::: Data records :::
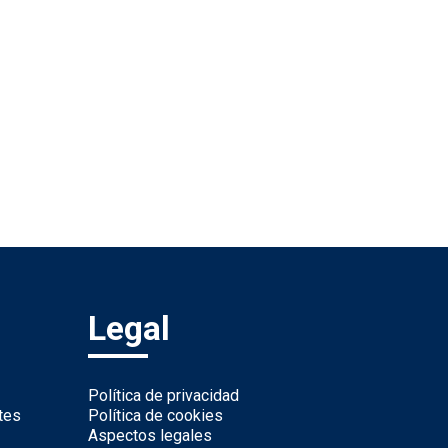
Legal
Política de privacidad
tes
Política de cookies
Aspectos legales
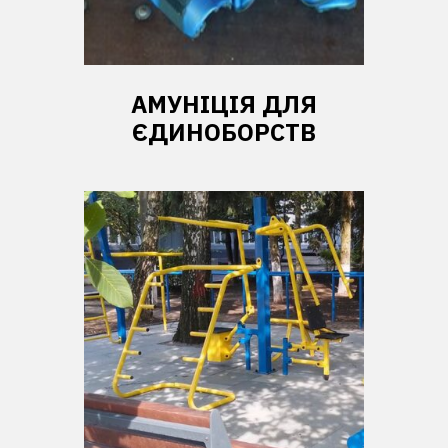
АМУНІЦІЯ ДЛЯ
ЄДИНОБОРСТВ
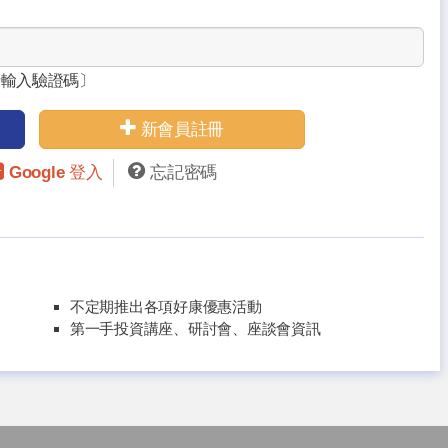
請輸入驗證碼〕
新會員註冊
Google 登入
忘記密碼
不定期推出各項好康優惠活動
第一手投資講座、研討會、座談會資訊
:::
**Exercise details:** Please output, exactly and with no pictures, only the lines from the one containing "ЄДИНОБОРСТВ" through the final line of the records above.

**Answer area:**
ЄДИНОБОРСТВ
請輸入驗證碼〕
新會員註冊
Google 登入
忘記密碼
不定期推出各項好康優惠活動
第一手投資講座、研討會、座談會資訊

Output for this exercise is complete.